Debt on credit cards declines while overall consumer credit rises, Fed reports


March saw consumer credit card debt continue to fall.
While people may have continued to pay off their credit cards, March saw an overall increase in consumer credit, according to a recent report from the Federal Reserve Board.

The Fed said consumer credit increased at an annual rate of 1 percent during the third month of the year after seeing a revised 3 percent drop the month before. Overall, consumer credit increased from $2.44 trillion to $2.45 trillion.

The increase in consumer credit was led by nonrevolving credit, which posted a gain of 3.9 percent. This type of credit includes student loans and those associated with boats and cars.

Meanwhile, revolving credit continued a slide seen since 2009, falling 4.5 percent at an annual rate in March. The majority of revolving loans are made up of credit card debt, and a decline indicates some consumers are managing to reduce what they owe.
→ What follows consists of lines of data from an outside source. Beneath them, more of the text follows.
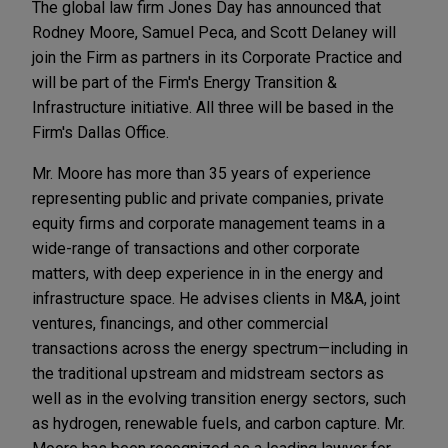
The global law firm Jones Day has announced that
Rodney Moore, Samuel Peca, and Scott Delaney will
join the Firm as partners in its Corporate Practice and
will be part of the Firm's Energy Transition &
Infrastructure initiative. All three will be based in the
Firm's Dallas Office.
Mr. Moore has more than 35 years of experience
representing public and private companies, private
equity firms and corporate management teams in a
wide-range of transactions and other corporate
matters, with deep experience in in the energy and
infrastructure space. He advises clients in M&A, joint
ventures, financings, and other commercial
transactions across the energy spectrum—including in
the traditional upstream and midstream sectors as
well as in the evolving transition energy sectors, such
as hydrogen, renewable fuels, and carbon capture. Mr.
Revolving credit fell from February’s $855.8 billion total to $852.6 billion. Given the debt management implications this have, some may take it as a positive sign. However, dips in revolving credit could also indicate more people are defaulting on their credit cards, forcing lenders to charge off these bad debts.

However, recent numbers from Fitch Ratings indicate consumers are improving in their efforts to pay down credit cards. The firm said charge offs fell 0.34 percentage points to 10.93 percent of accounts during the March payment period.

Delinquencies, which are a future indicator of charge offs, also declined during that time. Accounts that are 30 days late on payment fell to 5.74 percent, while cards 60 days overdue declined to 4.27 percent.

The recession caused many consumers to value managing credit card debt more wisely, especially in the face of increasing unemployment. Last year saw revolving credit drop 9.6 percent, according to the Fed.